From the records below, return every line containing the word "peserta".

Supplied records:
══════════
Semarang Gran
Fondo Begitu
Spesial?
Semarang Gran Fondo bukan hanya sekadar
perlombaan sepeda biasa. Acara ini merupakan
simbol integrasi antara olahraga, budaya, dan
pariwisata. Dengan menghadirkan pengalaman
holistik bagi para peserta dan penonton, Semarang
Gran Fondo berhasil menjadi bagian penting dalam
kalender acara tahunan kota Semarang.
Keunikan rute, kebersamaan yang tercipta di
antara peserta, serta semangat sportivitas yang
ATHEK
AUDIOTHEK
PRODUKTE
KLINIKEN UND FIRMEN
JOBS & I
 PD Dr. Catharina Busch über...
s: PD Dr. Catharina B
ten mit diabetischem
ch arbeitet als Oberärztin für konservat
══════════
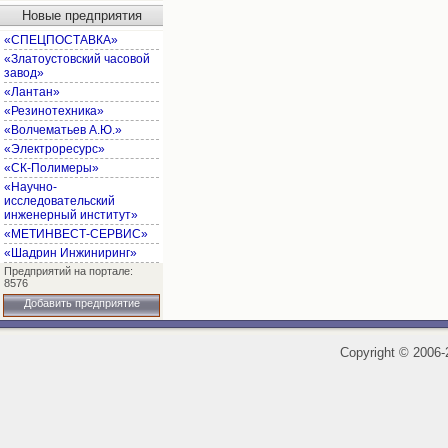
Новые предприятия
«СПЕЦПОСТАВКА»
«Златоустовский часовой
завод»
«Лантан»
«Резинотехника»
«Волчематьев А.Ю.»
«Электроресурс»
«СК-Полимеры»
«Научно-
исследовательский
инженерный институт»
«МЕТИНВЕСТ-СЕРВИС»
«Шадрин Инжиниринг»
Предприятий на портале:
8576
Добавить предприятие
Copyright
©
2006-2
══════════
Completed task:
holistik bagi para peserta dan penonton, Semarang
antara peserta, serta semangat sportivitas yang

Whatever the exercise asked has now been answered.